◆ THE TASK ◆
Exactly the lines from the one that contains "competencias para hacerlo" through the end of the material below are to be output, the first and last included.

***

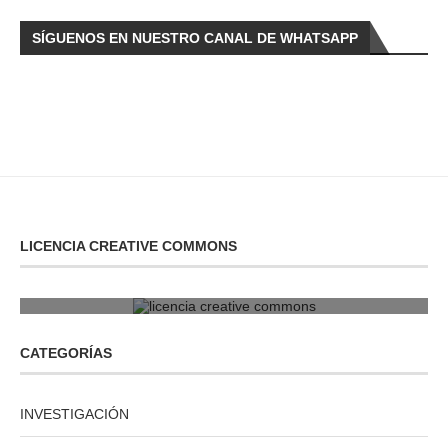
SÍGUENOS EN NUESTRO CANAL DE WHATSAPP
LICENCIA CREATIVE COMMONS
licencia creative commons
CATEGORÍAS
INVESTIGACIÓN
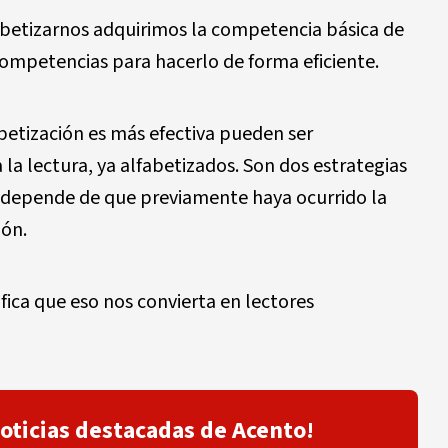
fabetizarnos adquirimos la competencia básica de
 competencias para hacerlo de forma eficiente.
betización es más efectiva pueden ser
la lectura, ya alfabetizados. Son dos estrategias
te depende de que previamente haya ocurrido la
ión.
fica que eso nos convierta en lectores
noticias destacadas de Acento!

***

◆ SOLUTION FOR THIS TASK ◆
 competencias para hacerlo de forma eficiente.
betización es más efectiva pueden ser
la lectura, ya alfabetizados. Son dos estrategias
te depende de que previamente haya ocurrido la
ión.
fica que eso nos convierta en lectores
noticias destacadas de Acento!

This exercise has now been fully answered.